Monday 21 January 2008

Another Vector?

News came in this morning of another mine strike killing a British soldier in Afghanistan, with another five injured. The dead soldier, who has not yet been named, was from the Royal Electrical and Mechanical Engineers (REME), attached to 5 Regiment Royal Artillery.

According to the MoD, the vehicle in which the troops were travelling was hit by the mine approximately two miles north east of Musa Qala.

As is commonly the case, the MoD have not identified the vehicle, and are unlikely to do so. Informed sources are suggesting, however, that this was a Pinzgauer and possibly a Vector. Certainly, with the number of troops killed and injured, it seems unlikely to have been a WIMIK or a "Snatch" Land Rover.

If this was a Vector, it will have been the fourth of the type to have been involved in a fatal incident attributed either to a mine or roadside bomb (see here, here and here, in addition to which an unspecified number of troops have been seriously injured while riding in these vehicles.

The worst of it is that deaths were going to occur as a result of the dangerous vulnerability of the Vector was entirely predictable, it being obvious before even these vehicles were deployed that they were completely unsuitable for Afghanistan.

The MoD should never even have considered using them in what is often cited as the most heavily mined country in the world and one in which the Taleban, unable to confront British troops in an open fight and prevail, are increasingly resorting to ambush tactics (again a predictable development).

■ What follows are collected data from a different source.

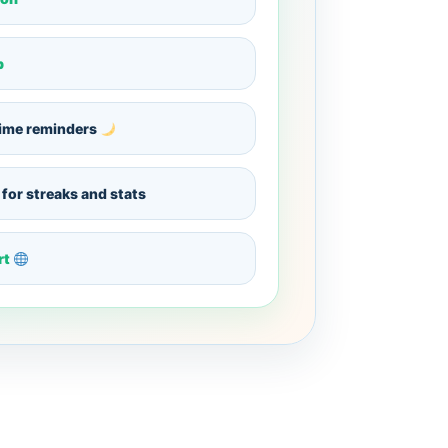
p
ime reminders
for streaks and stats
rt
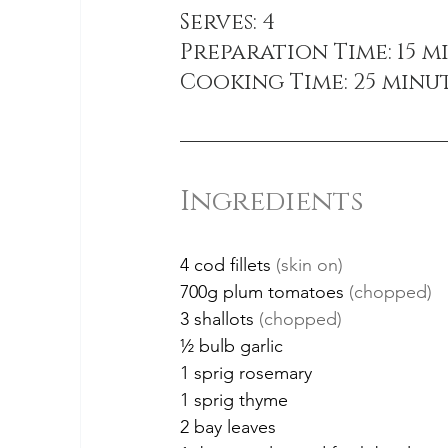
Serves: 4
Preparation Time: 15 m
Cooking Time: 25 minu
Ingredients
4 cod fillets 
(skin on)
700g plum tomatoes 
(chopped)
3 shallots 
(chopped)
½ bulb garlic
1 sprig rosemary
1 sprig thyme
2 bay leaves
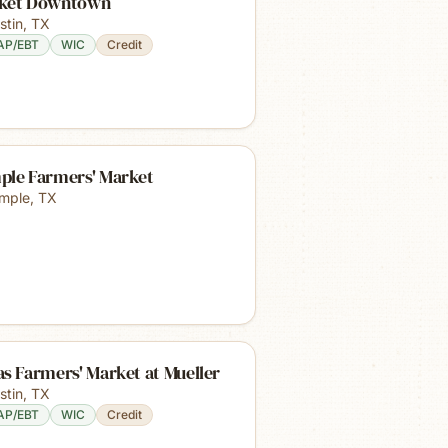
ket Downtown
stin
,
TX
AP/EBT
WIC
Credit
ple Farmers' Market
mple
,
TX
s Farmers' Market at Mueller
stin
,
TX
AP/EBT
WIC
Credit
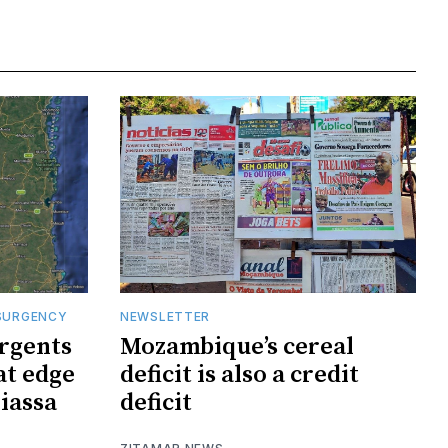
SURGENCY
NEWSLETTER
rgents
Mozambique’s cereal
at edge
deficit is also a credit
iassa
deficit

The problem for the MoD now is that, in the context of a theatre-wide shortage of patrol vehicles, it has no ready replacement. Since the announcement on 12 December of the purchase of 150 "Ridgeback" protected vehicles, nothing more has been heard.

Once again, therefore, troops are dying and destined to die simply because decisions taken in the past have led to the wrong vehicles being purchased, decisions which, at the time, have rarely been challenged. This blog is probably alone in questioning the purchase of the Vector.

That, in itself, underlines both the lack of attention to procurement issues and their vital importance. Decisions made so easily in the past cannot always be undone in the present. The Army cannot afford to get them so wrong.